But, however beautiful the silver of our forbears and however valuable now, from a historic standpoint, there are few of us who, if given the choice, would not decide in favor of the product of the twentieth century silversmith, who brings to his creations all of the good of the old masters, and who has the facilities for turning out work more perfect in line and detail and uniformity than was ever dreamed of by the silver worker of old.

Fronts and Backs of Two Early American Spoons of the Rat-Tail Type

The spoon in the center is the earliest of that type, made about 1690. The other dates about 1695.

We admire the beautiful silverware that we see in the shop windows, we derive satisfaction and pleasure from the daily use of silver on our tables, but few people have any understanding how silver plate is made; and there is, perhaps, still less knowledge of its interesting history.

The combining of two separate metals—that is, the plating of a base metal with a finer one—was, until the eighteenth century, a lost art of the ancients.

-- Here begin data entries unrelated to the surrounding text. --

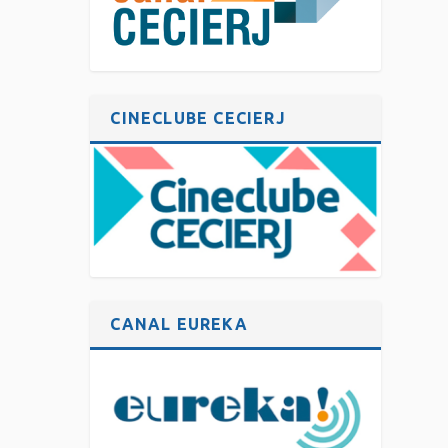
CINECLUBE CECIERJ
CANAL EUREKA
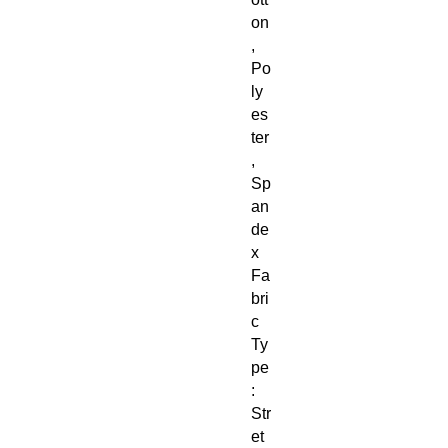
on
, 
Po
ly
es
ter
, 
Sp
an
de
x
Fa
bri
c 
Ty
pe
: 
Str
et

The application of one metal upon another was practiced by the Assyrians, who overlapped iron with bronze; copper implements and ornaments coated with silver have been found at Herculaneum, while many ancient Roman specimens of harness and armor are found to be ornamented with silver on copper. The Aztecs of Mexico and the Incas of Peru used the process of fixing two metals together by the action of heat, before making up. The method was also known to the old Celts, as shown by specimens found in Iceland. It seems, however, to have been a lost art in Europe, probably because up to the thirteenth century the Church had control of the arts and crafts in England, and the finer metal work was used only for church vessels, the household implements being very simple and mostly of wood and cheap metal.

Horace Walpole, writing in 1760, states: “I passed through Sheffield, a business town in a charming situation, with 22,000 inhabitants, and they remit £11,000 a week to London. One man there has discovered the art of plating copper with silver.”

The inventor to whom the quotation refers was Thomas Bolsover, a skilled silversmith, who, in the year 1742, it is traditionally reported, while repairing a thin layer of silver on the copper handle of a knife, evolved the idea of combining copper with silver in layers ready for manufacture into any desired form.